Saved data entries
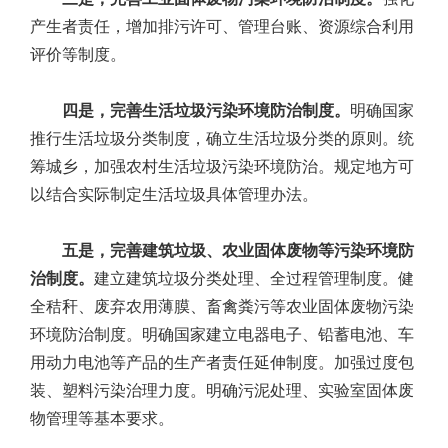
产生者责任，增加排污许可、管理台账、资源综合利用
评价等制度。
四是，完善生活垃圾污染环境防治制度。
明确国家
推行生活垃圾分类制度，确立生活垃圾分类的原则。统
筹城乡，加强农村生活垃圾污染环境防治。规定地方可
以结合实际制定生活垃圾具体管理办法。
五是，完善建筑垃圾、农业固体废物等污染环境防
治制度。
建立建筑垃圾分类处理、全过程管理制度。健
全秸秆、废弃农用薄膜、畜禽粪污等农业固体废物污染
环境防治制度。明确国家建立电器电子、铅蓄电池、车
用动力电池等产品的生产者责任延伸制度。加强过度包
装、塑料污染治理力度。明确污泥处理、实验室固体废
物管理等基本要求。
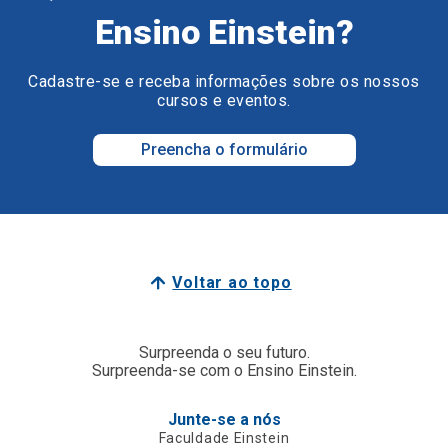
Ensino Einstein?
Cadastre-se e receba informações sobre os nossos
cursos e eventos.
Preencha o formulário
Voltar ao topo
Surpreenda o seu futuro.
Surpreenda-se com o Ensino Einstein.
Junte-se a nós
Faculdade Einstein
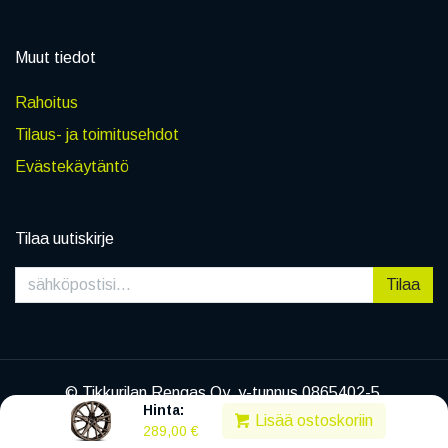
Muut tiedot
Rahoitus
Tilaus- ja toimitusehdot
Evästekäytäntö
Tilaa uutiskirje
Tilaa
© Tikkurilan Rengas Oy, y-tunnus 0865402-5
Hinta:
|
Tietosuojaseloste
Lisää ostoskoriin
289,00
€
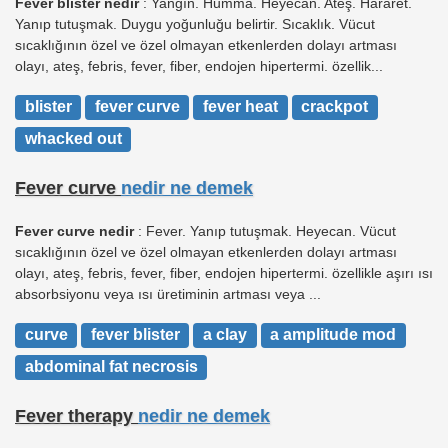
Fever blister nedir
: Yangın. Humma. Heyecan. Ateş. Hararet.
Yanıp tutuşmak. Duygu yoğunluğu belirtir. Sıcaklık. Vücut
sıcaklığının özel ve özel olmayan etkenlerden dolayı artması
olayı, ateş, febris, fever, fiber, endojen hipertermi. özellik...
blister
fever curve
fever heat
crackpot
whacked out
Fever curve
nedir ne demek
Fever curve nedir
: Fever. Yanıp tutuşmak. Heyecan. Vücut
sıcaklığının özel ve özel olmayan etkenlerden dolayı artması
olayı, ateş, febris, fever, fiber, endojen hipertermi. özellikle aşırı ısı
absorbsiyonu veya ısı üretiminin artması veya ...
curve
fever blister
a clay
a amplitude mod
abdominal fat necrosis
Fever therapy
nedir ne demek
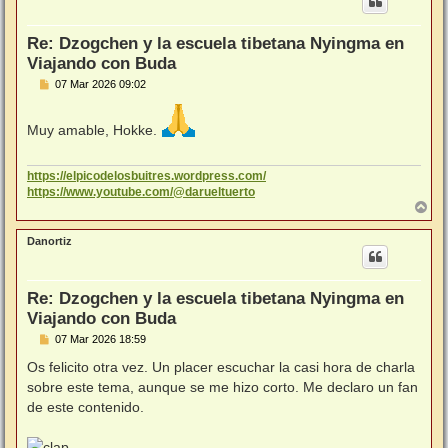
b
a
Re: Dzogchen y la escuela tibetana Nyingma en
Viajando con Buda
M
07 Mar 2026 09:02
e
n
s
Muy amable, Hokke.
a
j
e
https://elpicodelosbuitres.wordpress.com/
https://www.youtube.com/@darueltuerto
A
r
r
Danortiz
i
b
a
Re: Dzogchen y la escuela tibetana Nyingma en
Viajando con Buda
M
07 Mar 2026 18:59
e
n
Os felicito otra vez. Un placer escuchar la casi hora de charla
s
sobre este tema, aunque se me hizo corto. Me declaro un fan
a
j
de este contenido.
e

_What is required:_ Before printing anything, remove the pictures; then print all the records exactly.

_The answer:_
产生者责任，增加排污许可、管理台账、资源综合利用
评价等制度。
四是，完善生活垃圾污染环境防治制度。
明确国家
推行生活垃圾分类制度，确立生活垃圾分类的原则。统
筹城乡，加强农村生活垃圾污染环境防治。规定地方可
以结合实际制定生活垃圾具体管理办法。
五是，完善建筑垃圾、农业固体废物等污染环境防
治制度。
建立建筑垃圾分类处理、全过程管理制度。健
全秸秆、废弃农用薄膜、畜禽粪污等农业固体废物污染
环境防治制度。明确国家建立电器电子、铅蓄电池、车
用动力电池等产品的生产者责任延伸制度。加强过度包
装、塑料污染治理力度。明确污泥处理、实验室固体废
物管理等基本要求。
Ensino Einstein?
Cadastre-se e receba informações sobre os nossos
cursos e eventos.
Preencha o formulário
Voltar ao topo
Surpreenda o seu futuro.
Surpreenda-se com o Ensino Einstein.
Junte-se a nós
Faculdade Einstein
Muut tiedot
Rahoitus
Tilaus- ja toimitusehdot
Evästekäytäntö
Tilaa uutiskirje
Tilaa
© Tikkurilan Rengas Oy, y-tunnus 0865402-5
Hinta:
|
Tietosuojaseloste
Lisää ostoskoriin
289,00
€
Fever blister nedir
: Yangın. Humma. Heyecan. Ateş. Hararet.
Yanıp tutuşmak. Duygu yoğunluğu belirtir. Sıcaklık. Vücut
sıcaklığının özel ve özel olmayan etkenlerden dolayı artması
olayı, ateş, febris, fever, fiber, endojen hipertermi. özellik...
blister
fever curve
fever heat
crackpot
whacked out
Fever curve
nedir ne demek
Fever curve nedir
: Fever. Yanıp tutuşmak. Heyecan. Vücut
sıcaklığının özel ve özel olmayan etkenlerden dolayı artması
olayı, ateş, febris, fever, fiber, endojen hipertermi. özellikle aşırı ısı
absorbsiyonu veya ısı üretiminin artması veya ...
curve
fever blister
a clay
a amplitude mod
abdominal fat necrosis
Fever therapy
nedir ne demek
b
a
Re: Dzogchen y la escuela tibetana Nyingma en
Viajando con Buda
M
07 Mar 2026 09:02
e
n
s
Muy amable, Hokke.
a
j
e
https://elpicodelosbuitres.wordpress.com/
https://www.youtube.com/@darueltuerto
A
r
r
Danortiz
i
b
a
Re: Dzogchen y la escuela tibetana Nyingma en
Viajando con Buda
M
07 Mar 2026 18:59
e
n
Os felicito otra vez. Un placer escuchar la casi hora de charla
s
sobre este tema, aunque se me hizo corto. Me declaro un fan
a
j
de este contenido.
e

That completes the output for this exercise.